The calendar turned to 2014 less than a week ago, which means we’re closer to the beginning of Spring Training than we are to the end of the World Series. It is a time to celebrate, sort of.
Unless you’re one of the remaining free agents, that is. If you’re a position player sitting by the phone, well, you know there isn’t a Tanaka Bump on its way to bail you out. Instead, you’re Kendrys Morales. You’re Stephen Drew. You’re Nelson GD Cruz. You struggle to breath under the qualifying offer yoke. And you’re doomed. DOOMED.
Poor Nelson Cruz. Nick Cafardo of the Boston Globe suggested this weekend that Cruz might be a candidate for a pillow contract – a one-year deal for far less than expected in an attempt to rebuild his value. Which would probably be bad for Cruz but might end up being good for the daring club willing to take a draft pick haircut in the exchange.
It feels a little bit like Nelson Cruz occupies a strange space – he’s a legit right-handed power bat who also might be terrible. Let’s say he’s in the middle. He’s a not-terrible right-handed power hitter who is also not particularly good. And he’s also coming off a PED suspension so he’s radioactive in that delightful PR manner.
If a team that already gave up an early draft pick or perhaps owns a protected draft pick wants to take a flyer on Nelson Cruz, they would receive a player with 80 home runs over the last three seasons. He’s also a 33-year old Mark Trumbo, in a way. His days of improvement are over and his price tag is high. The Trumbo comp doesn’t flatter Cruz in this situation.
On a cheapo deal, he might add something to team in need of his kind of power (provided they don’t mind coughing up a pick). So he might help if the contract terms are agreeable but he’s not really a good player – just an alright hitter who put up big numbers in a very favorable hitting environment.
The calculus gets pretty tough when trying to decide of Cruz fits into your plans for 2014. The cost is high even if the salary doesn’t end up that great. Like the Brewers acquisition of Kyle Lohse last winter, if the price falls far enough some GM will pull the trigger for a still-useful player, draft picks be damned.
And then there was Drew
Stephen Drew feels like the opposite of Nelson Cruz. Drew strikes me as a valuable player who will help most teams – but the number of potential landing places for him remains low. The Yankees are a good fit but they’ve already spent so much. The Mets cry poor and don’t want to commit to Drew’s years, not to mention the value of the draft pick to their new commitment to player development.
But just as a feeling that Stephen Drew’s skills are best suited to a certain type of team, a quick look at his career numbers paint the picture of a player who might not be the stalwart we saw in Boston in 2013.
Injuries all but destroyed both his 2011 and 2012 campaigns, but Drew’s track record remains solid. His defensive reputation is good and he compares favorably to a player like J.J. Hardy, playing time concerns notwithstanding.
Stephen Drew will help some team in 2014 and beyond. The Yankees have the need and the Mets have the opening and maybe the Red Sox have the inside track?

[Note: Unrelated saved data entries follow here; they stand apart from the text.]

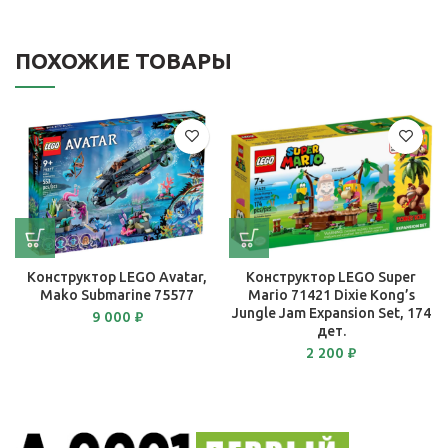
ПОХОЖИЕ ТОВАРЫ
Конструктор LEGO Avatar,
Конструктор LEGO Super
Mako Submarine 75577
Mario 71421 Dixie Kong’s
Jungle Jam Expansion Set, 174
9 000
₽
дет.
2 200
₽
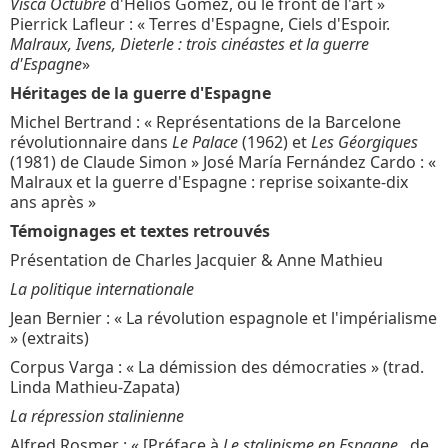
Visca Octubre
d'Helios Gómez, ou le front de l'art »
Pierrick Lafleur : « Terres d'Espagne, Ciels d'Espoir.
Malraux, Ivens, Dieterle : trois cinéastes et la guerre
d'Espagne
»
Héritages de la guerre d'Espagne
Michel Bertrand : « Représentations de la Barcelone
révolutionnaire dans
Le Palace
(1962) et
Les Géorgiques
(1981) de Claude Simon » José María Fernández Cardo : «
Malraux et la guerre d'Espagne : reprise soixante-dix
ans après »
Témoignages et textes retrouvés
Présentation de Charles Jacquier & Anne Mathieu
La politique internationale
Jean Bernier : « La révolution espagnole et l'impérialisme
» (extraits)
Corpus Varga : « La démission des démocraties » (trad.
Linda Mathieu-Zapata)
La répression stalinienne
Alfred Rosmer : « [Préface à
Le stalinisme en Espagne
, de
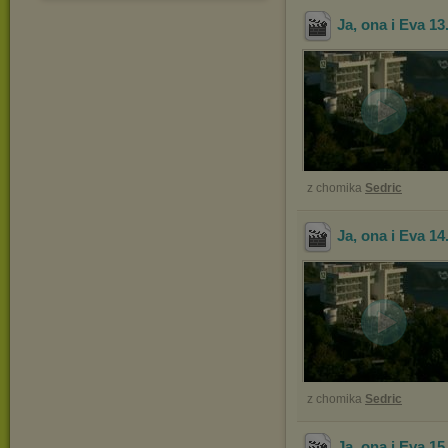
Ja, ona i Eva 13
z chomika
Sedric
Ja, ona i Eva 14
z chomika
Sedric
Ja, ona i Eva 15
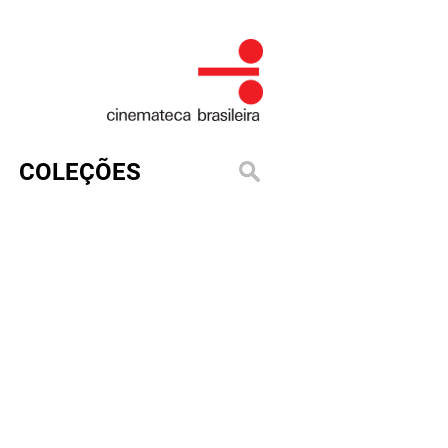
COLEÇÕES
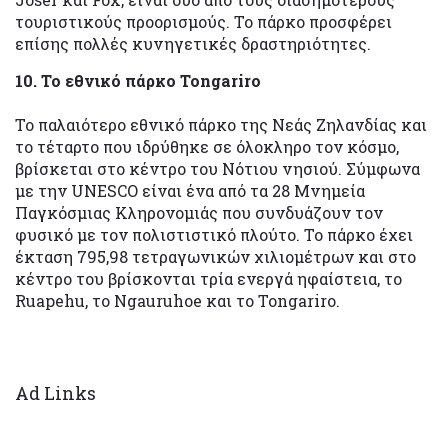
τουριστικούς προορισμούς. Το πάρκο προσφέρει
επίσης πολλές κυνηγετικές δραστηριότητες.
10. Το εθνικό πάρκο Tongariro
Το παλαιότερο εθνικό πάρκο της Νεάς Ζηλανδίας και
το τέταρτο που ιδρύθηκε σε όλοκληρο τον κόσμο,
βρίσκεται στο κέντρο του Νότιου νησιού. Σύμφωνα
με την UNESCO είναι ένα από τα 28 Μνημεία
Παγκόσμιας Κληρονομιάς που συνδυάζουν τον
φυσικό με τον πολιστιστικό πλούτο. Το πάρκο έχει
έκταση 795,98 τετραγωνικών χιλιομέτρων και στο
κέντρο του βρίσκονται τρία ενεργά ηφαίστεια, το
Ruapehu, το Ngauruhoe και το Tongariro.
Ad Links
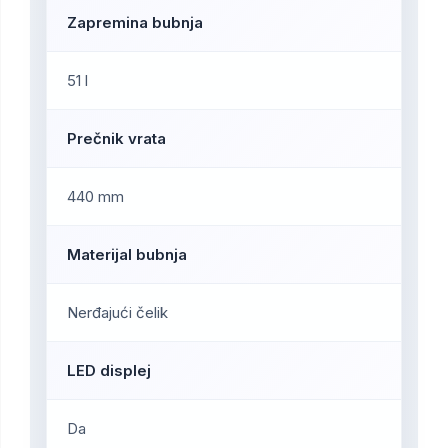
Zapremina bubnja
51 l
Prečnik vrata
440 mm
Materijal bubnja
Nerđajući čelik
LED displej
Da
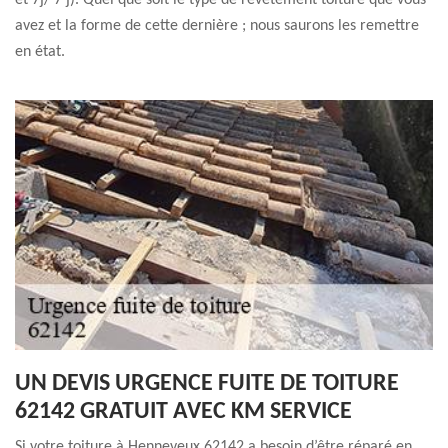
et 7j/ 7 j). Quel que soit le type de revêtement toiture que vous
avez et la forme de cette dernière ; nous saurons les remettre
en état.
UN DEVIS URGENCE FUITE DE TOITURE
62142 GRATUIT AVEC KM SERVICE
Si votre toiture à Henneveux 62142 a besoin d’être réparé en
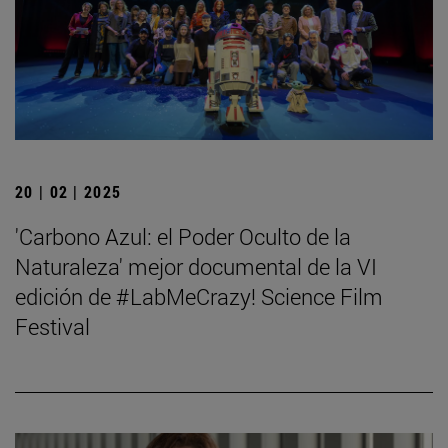
20 | 02 | 2025
'Carbono Azul: el Poder Oculto de la
Naturaleza' mejor documental de la VI
edición de #LabMeCrazy! Science Film
Festival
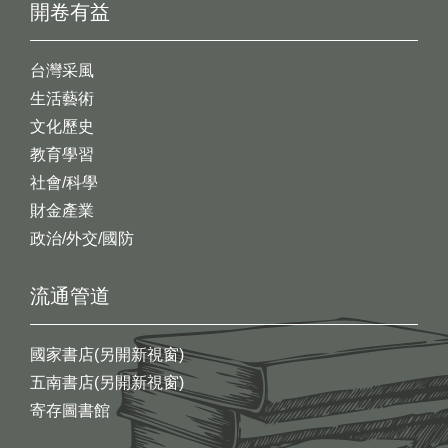
開卷有益
台灣采風
生活藝術
文化歷史
教育學習
社會/科學
財金產業
政治/外交/國防
流通管道
國家書店(另開新視窗)
五南書店(另開新視窗)
寄存圖書館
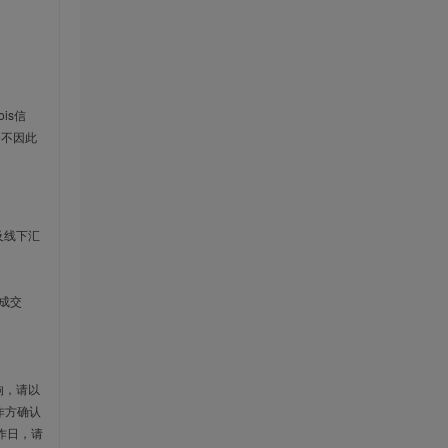
is信
云不因此
及线下汇
成交
响，请以
作方确认
作日，请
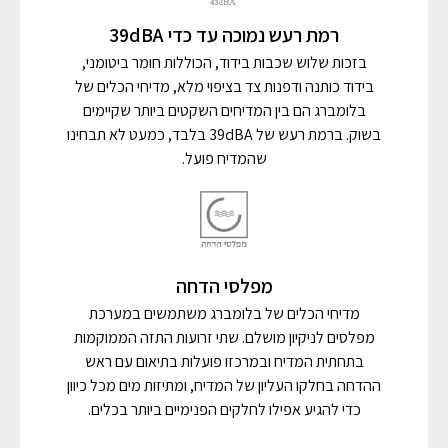
רמת רעש נמוכה עד כדי 39dBA
בזכות שלוש שכבות בידוד, הכוללות חומר ביטומני,
בידוד כותנה ודפנות צד בציפוי מלא, מדיחי הכלים של
בלומברג הם בין המדיחים השקטים ביותר שקיימים
בשוק. ברמת רעש של 39dBA בלבד, כמעט לא תבחינו
שהמדיח פועל.
מפלסי הדחה
מדיחי הכלים של בלומברג משתמשים במערכת
מפלסים לניקיון מושלם. שתי זרועות התזה הממוקמות
בתחתית המדיח ובמרכזו פועלות בתיאום עם ראש
ההדחה בחלקו העליון של המדיח, ומתיזות מים מכל כיוון
כדי להגיע אפילו לחלקים הפנימיים ביותר בכלים.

The Mets seem like too good a fit, though the dollar figures might force them out of the running thanks to the unforgivably bad ownership situation. Mr. Drew instead sits by the phone, waiting for his call to come in.
Remember this? It wasn’t that long ago but MAN was it ever something to watch.
The Nats are now the NL’s most loathsome franchise. What a difference a few years make.
Mulder on the comeback trail
For whatever reason, I find the idea of Mark Mulder coming back to baseball after more than five years away to be a terrific story. Landing in Anaheim seems like a great fit for both player and club, as they need a lottery ticket to come home and he benefits from the Marine Layer that floats over Angels Stadium during night games.
Anaheim really put my “any four starters will do” idea to the test in 2013 because so many of their starters were so, so bad. Joe Blanton might have achieved 30 starts were he not so poor through the middle of the middle of the season that the Angels demoted him to the bullpen.
This the delicate balance of the innings eater – once the quality of the innings slips below a non-specific threshold, the returns diminish in a big way.
The expectations for Mulder must remain very low, though a left-hander touching 90 with a nice change up will always find work. But with very real concerns hovering over the future performance of Jered Weaver, it just this kind of break the Angels need if they want to overcome Texas and Oakland in an increasingly tough AL West. It’s isn’t as though the highest paid players on their team are getting any younger.